● **Required action**
Transcribe, exactly and without pictures, the lines below from the line with "Durch die enge" to the line with "درب ضد سرقت چیست؟", both ends included, and no others.

● **Saved data entries**
----

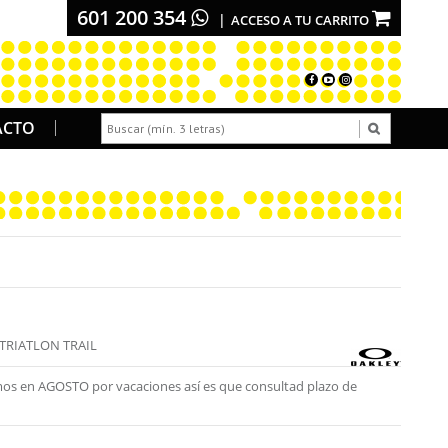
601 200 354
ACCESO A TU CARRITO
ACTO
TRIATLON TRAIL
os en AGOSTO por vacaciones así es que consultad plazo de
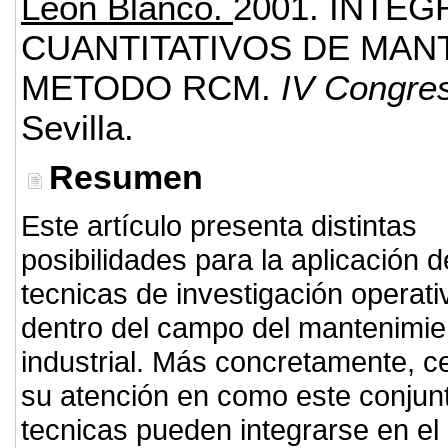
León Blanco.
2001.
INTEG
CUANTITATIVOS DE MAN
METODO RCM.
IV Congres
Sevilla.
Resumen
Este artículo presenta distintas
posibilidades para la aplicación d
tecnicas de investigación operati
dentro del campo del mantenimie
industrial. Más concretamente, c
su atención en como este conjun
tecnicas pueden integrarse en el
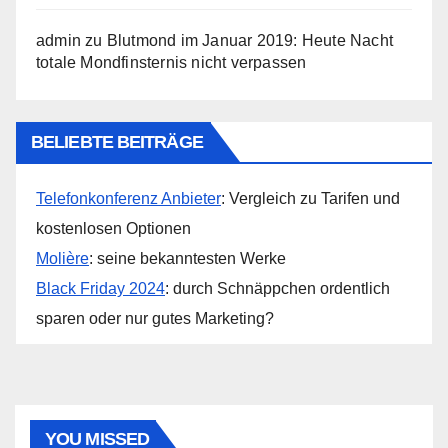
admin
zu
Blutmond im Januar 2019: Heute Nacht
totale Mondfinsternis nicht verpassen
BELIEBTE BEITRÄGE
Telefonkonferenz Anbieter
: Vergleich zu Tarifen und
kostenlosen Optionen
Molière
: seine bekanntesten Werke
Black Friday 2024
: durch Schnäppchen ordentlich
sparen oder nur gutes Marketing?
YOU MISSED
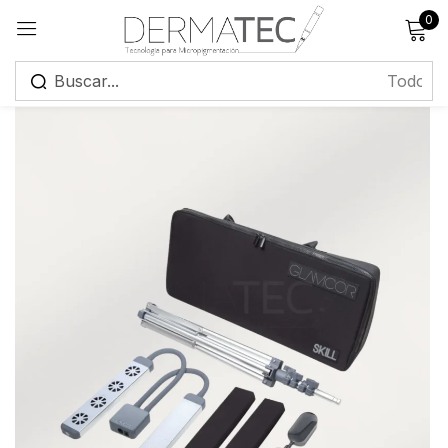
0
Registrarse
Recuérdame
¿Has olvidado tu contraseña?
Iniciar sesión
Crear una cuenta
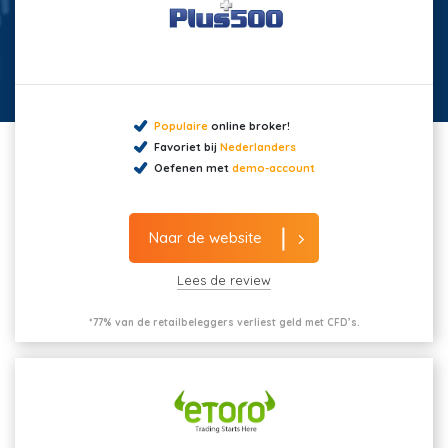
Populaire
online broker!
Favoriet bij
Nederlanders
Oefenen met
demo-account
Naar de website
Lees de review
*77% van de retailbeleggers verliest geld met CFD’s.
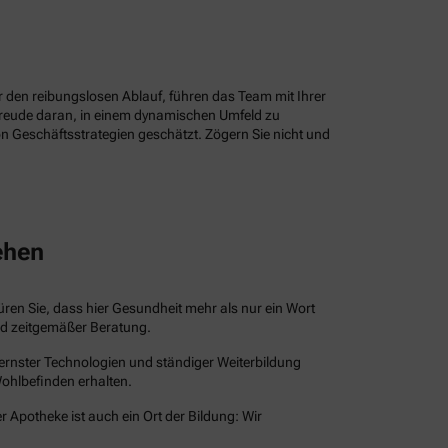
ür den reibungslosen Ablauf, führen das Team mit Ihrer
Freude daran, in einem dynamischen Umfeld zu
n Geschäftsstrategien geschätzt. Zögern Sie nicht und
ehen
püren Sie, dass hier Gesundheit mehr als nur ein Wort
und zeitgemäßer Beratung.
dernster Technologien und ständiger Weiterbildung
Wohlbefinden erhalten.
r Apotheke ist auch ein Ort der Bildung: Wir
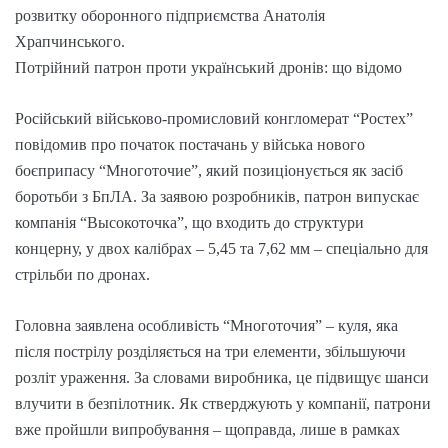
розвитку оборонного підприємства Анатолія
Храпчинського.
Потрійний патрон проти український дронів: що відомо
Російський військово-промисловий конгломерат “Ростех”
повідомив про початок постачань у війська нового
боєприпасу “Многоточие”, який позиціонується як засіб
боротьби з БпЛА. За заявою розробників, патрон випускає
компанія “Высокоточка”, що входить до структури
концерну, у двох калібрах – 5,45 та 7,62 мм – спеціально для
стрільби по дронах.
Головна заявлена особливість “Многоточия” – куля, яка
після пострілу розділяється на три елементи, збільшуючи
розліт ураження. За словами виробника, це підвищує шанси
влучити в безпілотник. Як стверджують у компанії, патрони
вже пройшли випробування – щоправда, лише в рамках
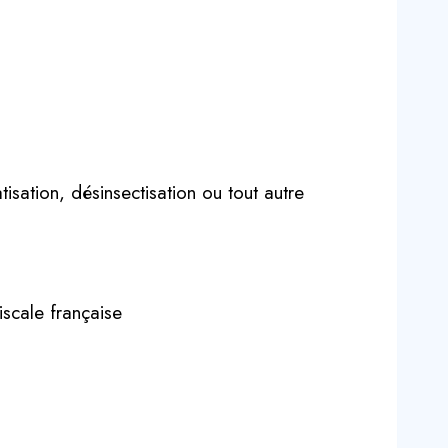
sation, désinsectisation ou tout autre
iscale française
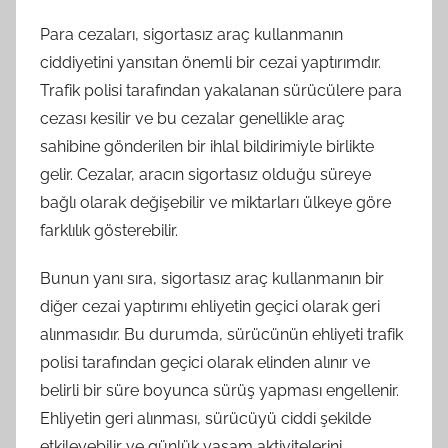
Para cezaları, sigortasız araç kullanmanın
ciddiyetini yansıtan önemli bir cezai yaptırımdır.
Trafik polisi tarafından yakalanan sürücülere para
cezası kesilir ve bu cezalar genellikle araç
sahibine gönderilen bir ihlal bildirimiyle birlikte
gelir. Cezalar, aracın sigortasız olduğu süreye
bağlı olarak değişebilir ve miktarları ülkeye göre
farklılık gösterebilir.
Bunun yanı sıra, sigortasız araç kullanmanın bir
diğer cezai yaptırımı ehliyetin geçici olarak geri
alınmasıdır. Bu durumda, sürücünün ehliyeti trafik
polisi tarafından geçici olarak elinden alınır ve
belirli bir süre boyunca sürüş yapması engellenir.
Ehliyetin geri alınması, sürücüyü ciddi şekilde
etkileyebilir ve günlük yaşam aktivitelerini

----

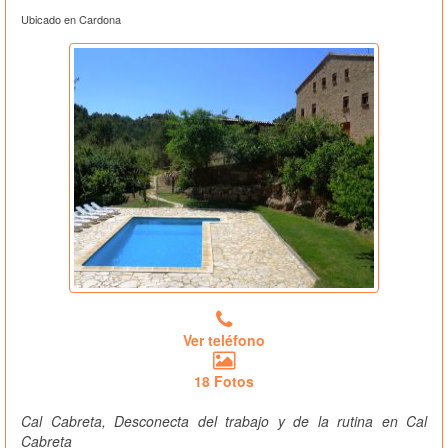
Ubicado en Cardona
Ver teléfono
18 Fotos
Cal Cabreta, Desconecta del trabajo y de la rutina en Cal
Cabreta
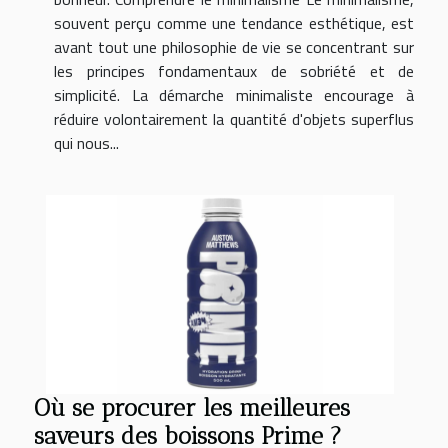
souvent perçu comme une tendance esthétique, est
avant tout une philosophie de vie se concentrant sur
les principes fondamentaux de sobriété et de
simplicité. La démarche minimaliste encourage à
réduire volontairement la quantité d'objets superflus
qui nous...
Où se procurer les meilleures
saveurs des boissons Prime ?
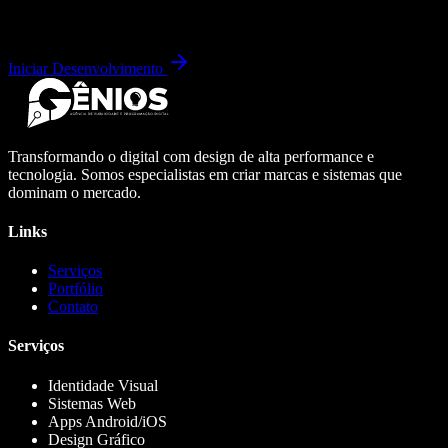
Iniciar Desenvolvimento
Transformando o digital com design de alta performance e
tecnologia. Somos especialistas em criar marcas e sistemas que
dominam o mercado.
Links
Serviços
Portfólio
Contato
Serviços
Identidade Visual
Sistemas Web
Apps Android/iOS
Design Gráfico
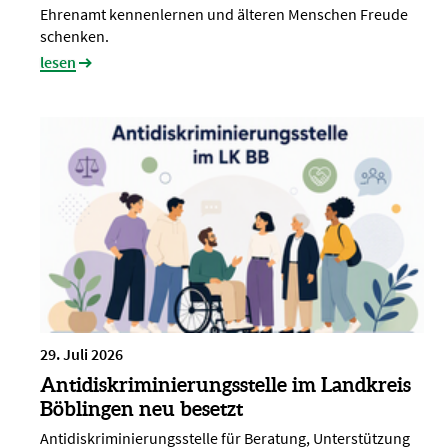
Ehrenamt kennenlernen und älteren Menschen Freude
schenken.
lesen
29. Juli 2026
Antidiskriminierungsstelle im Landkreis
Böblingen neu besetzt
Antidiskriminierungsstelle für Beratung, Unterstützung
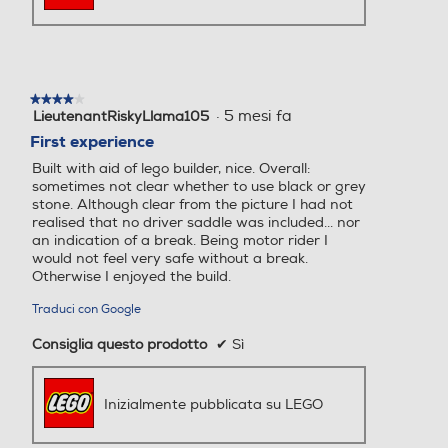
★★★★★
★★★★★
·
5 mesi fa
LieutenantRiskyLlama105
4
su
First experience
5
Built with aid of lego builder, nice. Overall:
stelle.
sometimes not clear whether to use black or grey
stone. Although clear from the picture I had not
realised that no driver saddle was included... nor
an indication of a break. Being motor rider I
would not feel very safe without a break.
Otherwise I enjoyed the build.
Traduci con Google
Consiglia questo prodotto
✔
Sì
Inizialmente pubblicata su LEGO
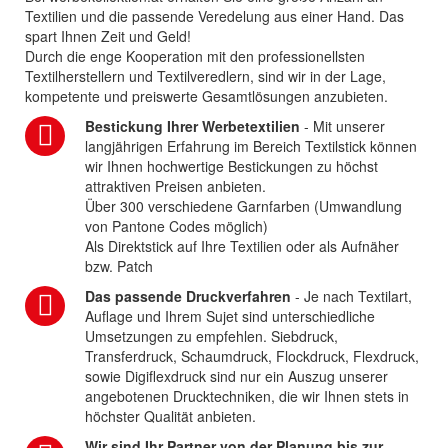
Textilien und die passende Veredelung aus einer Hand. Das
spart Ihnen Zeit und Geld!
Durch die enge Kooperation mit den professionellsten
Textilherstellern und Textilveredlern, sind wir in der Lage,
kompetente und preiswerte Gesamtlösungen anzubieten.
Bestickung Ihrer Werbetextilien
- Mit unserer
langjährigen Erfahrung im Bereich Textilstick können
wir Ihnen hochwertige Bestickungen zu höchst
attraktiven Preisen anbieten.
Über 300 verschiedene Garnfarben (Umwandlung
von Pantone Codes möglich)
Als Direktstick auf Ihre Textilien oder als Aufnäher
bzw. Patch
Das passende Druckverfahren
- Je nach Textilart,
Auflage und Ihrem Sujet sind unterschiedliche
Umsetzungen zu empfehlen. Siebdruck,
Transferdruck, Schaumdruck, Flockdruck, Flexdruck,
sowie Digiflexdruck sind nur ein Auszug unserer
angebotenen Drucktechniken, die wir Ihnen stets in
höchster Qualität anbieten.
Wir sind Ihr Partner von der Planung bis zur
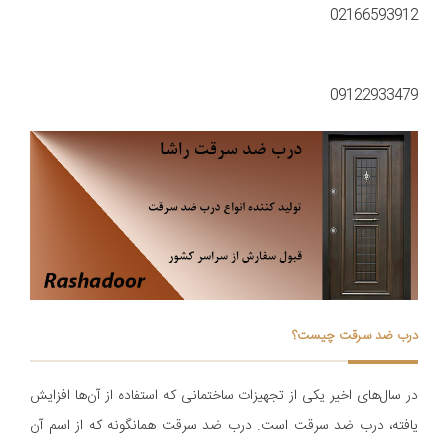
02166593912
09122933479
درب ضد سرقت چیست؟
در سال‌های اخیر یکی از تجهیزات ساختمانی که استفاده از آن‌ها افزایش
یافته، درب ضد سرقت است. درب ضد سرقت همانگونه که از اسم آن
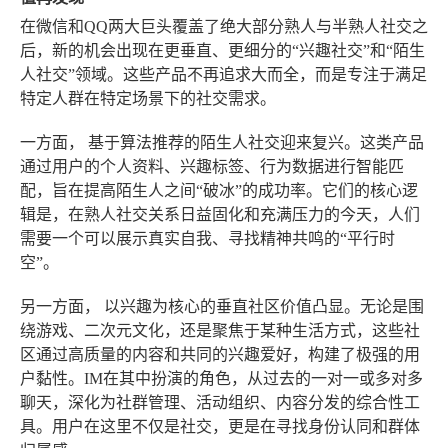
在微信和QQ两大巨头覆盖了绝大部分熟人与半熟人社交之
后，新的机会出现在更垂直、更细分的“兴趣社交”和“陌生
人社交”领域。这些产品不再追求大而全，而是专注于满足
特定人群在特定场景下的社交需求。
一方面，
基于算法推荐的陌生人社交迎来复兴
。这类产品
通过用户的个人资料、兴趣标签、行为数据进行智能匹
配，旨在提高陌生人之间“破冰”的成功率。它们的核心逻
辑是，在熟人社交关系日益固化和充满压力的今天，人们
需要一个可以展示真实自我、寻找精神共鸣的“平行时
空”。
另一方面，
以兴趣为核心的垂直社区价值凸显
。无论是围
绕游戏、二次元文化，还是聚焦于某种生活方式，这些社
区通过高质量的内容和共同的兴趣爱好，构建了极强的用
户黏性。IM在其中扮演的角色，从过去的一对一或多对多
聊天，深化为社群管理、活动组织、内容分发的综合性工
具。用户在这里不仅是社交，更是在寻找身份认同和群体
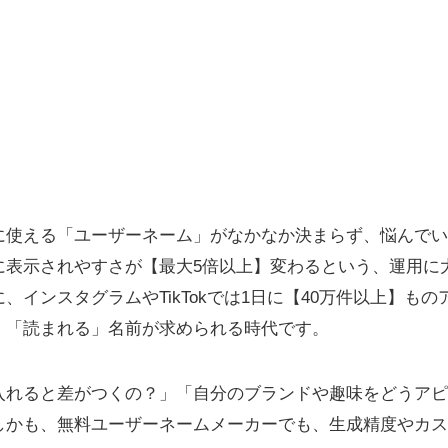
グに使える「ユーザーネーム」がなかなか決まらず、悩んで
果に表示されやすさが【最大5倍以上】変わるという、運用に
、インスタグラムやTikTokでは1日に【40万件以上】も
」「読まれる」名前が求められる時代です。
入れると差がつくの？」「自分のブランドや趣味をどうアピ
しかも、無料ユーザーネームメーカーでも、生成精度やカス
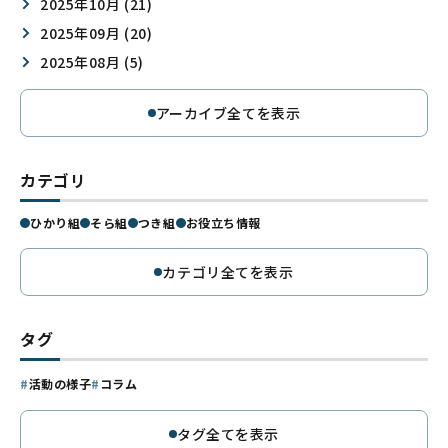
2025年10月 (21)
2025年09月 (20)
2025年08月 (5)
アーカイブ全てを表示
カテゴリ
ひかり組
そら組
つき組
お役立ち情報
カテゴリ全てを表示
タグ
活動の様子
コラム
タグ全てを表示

----

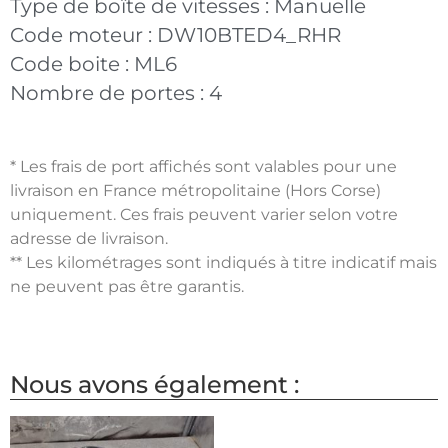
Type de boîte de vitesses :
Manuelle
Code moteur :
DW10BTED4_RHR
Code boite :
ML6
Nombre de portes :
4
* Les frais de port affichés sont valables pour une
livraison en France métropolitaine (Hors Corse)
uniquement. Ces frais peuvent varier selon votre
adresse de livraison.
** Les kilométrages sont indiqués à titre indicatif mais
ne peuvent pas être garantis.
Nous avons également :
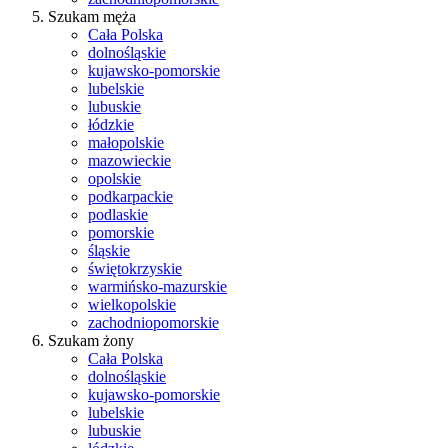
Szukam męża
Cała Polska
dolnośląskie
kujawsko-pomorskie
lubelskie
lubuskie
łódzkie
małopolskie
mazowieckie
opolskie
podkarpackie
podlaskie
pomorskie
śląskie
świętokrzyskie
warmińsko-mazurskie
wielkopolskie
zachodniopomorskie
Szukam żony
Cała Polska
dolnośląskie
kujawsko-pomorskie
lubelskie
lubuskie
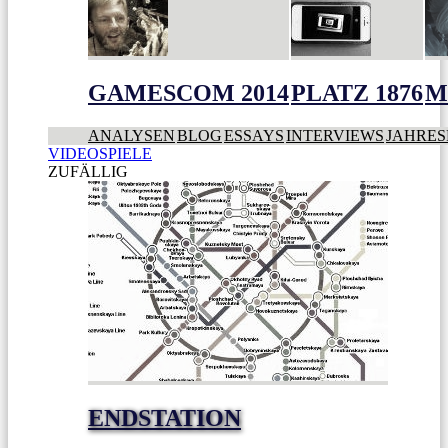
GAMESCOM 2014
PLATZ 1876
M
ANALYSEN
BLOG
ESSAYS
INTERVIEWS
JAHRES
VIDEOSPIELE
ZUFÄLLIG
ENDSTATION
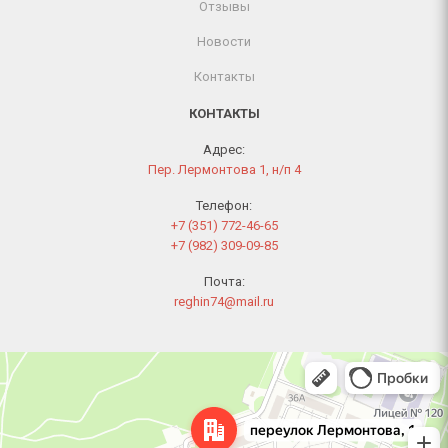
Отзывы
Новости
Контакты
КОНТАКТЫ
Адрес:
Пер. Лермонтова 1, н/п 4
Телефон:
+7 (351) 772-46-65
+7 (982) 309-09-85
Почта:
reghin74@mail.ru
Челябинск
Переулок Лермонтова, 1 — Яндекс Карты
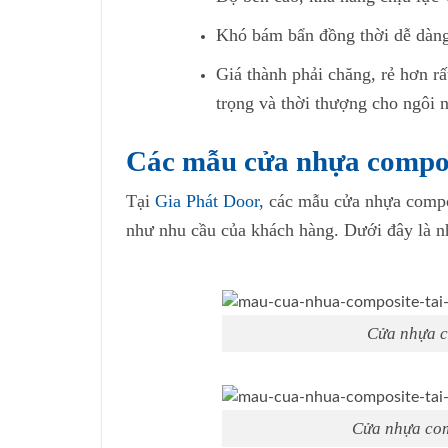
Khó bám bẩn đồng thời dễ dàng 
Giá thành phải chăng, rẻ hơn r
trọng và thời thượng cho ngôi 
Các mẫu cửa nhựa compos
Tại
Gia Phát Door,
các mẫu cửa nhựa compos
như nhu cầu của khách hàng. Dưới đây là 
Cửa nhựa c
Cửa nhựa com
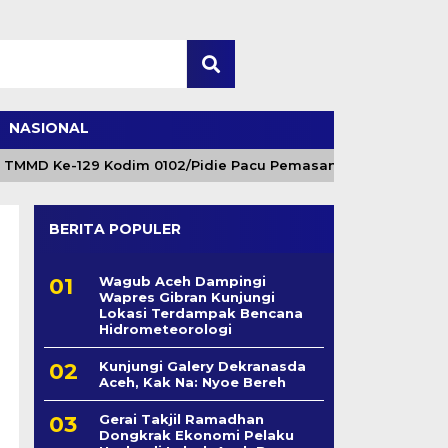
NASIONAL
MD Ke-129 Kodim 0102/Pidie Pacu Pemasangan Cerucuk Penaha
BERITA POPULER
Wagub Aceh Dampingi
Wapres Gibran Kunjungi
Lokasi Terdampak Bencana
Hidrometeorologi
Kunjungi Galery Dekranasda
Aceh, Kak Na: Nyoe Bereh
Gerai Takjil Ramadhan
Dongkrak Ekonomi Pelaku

----

● **Answer to this problem**
Durch die enge Kooperation mit den professionellsten
Textilherstellern und Textilveredlern, sind wir in der Lage,
kompetente und preiswerte Gesamtlösungen anzubieten.
Bestickung Ihrer Werbetextilien
- Mit unserer
langjährigen Erfahrung im Bereich Textilstick können
wir Ihnen hochwertige Bestickungen zu höchst
attraktiven Preisen anbieten.
Über 300 verschiedene Garnfarben (Umwandlung
von Pantone Codes möglich)
Als Direktstick auf Ihre Textilien oder als Aufnäher
bzw. Patch
Das passende Druckverfahren
- Je nach Textilart,
Auflage und Ihrem Sujet sind unterschiedliche
Umsetzungen zu empfehlen. Siebdruck,
Transferdruck, Schaumdruck, Flockdruck, Flexdruck,
sowie Digiflexdruck sind nur ein Auszug unserer
angebotenen Drucktechniken, die wir Ihnen stets in
höchster Qualität anbieten.
Wir sind Ihr Partner von der Planung bis zur
02166593912
09122933479
درب ضد سرقت چیست؟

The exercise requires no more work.